Gladys Hobson had me admiring June's fiancé Arthur, while wanting to take to her boss, and later business associate, Rob, with a cricket bat to teach the bastard how not to treat women; I give Ms Hobson full marks for how her wordcraft got me so engrossed.
Explicit sexual encounters there are aplenty, yet painted with such taste and consummate restraint, that I would happily have let my early teenaged daughter read this book had I owned it then, to help her understand and anticipate the world of sexual promise and pitfalls out there in the big bad world.
I have an enhanced and valuable insight now to what the class conscious Britain of those times was like, as well as a quickening of my understanding of primal human nature, thanks to reading Desire. Also, it is a pleasure to read a book written by an author who has garnered much wisdom: their books are the better ones, the wisdom glistens from page after page, and only time and enlightened self-examination can bring such a harvest.
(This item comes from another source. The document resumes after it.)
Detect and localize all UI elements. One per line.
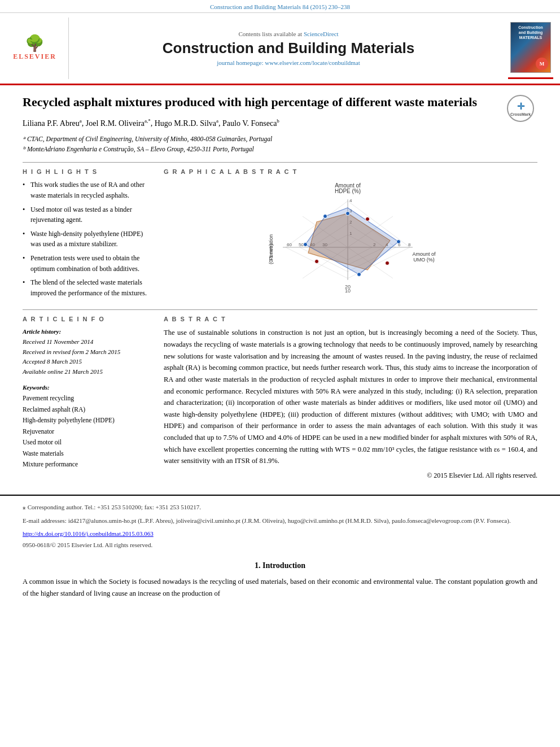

As a writer myself, there were gems aplenty that caught my eye and informed me among Ms Hobson's paragraphs. And try as I might to destroy my copy of this high quality book from AG Press, through some (inadvertent) very rough handling of mine involving gymnastics upon its spine, it stood up to the abuse and laughed at me, remaining robust and intact.
I commend the author for her remarkable achievement, and I will be reading the sequels.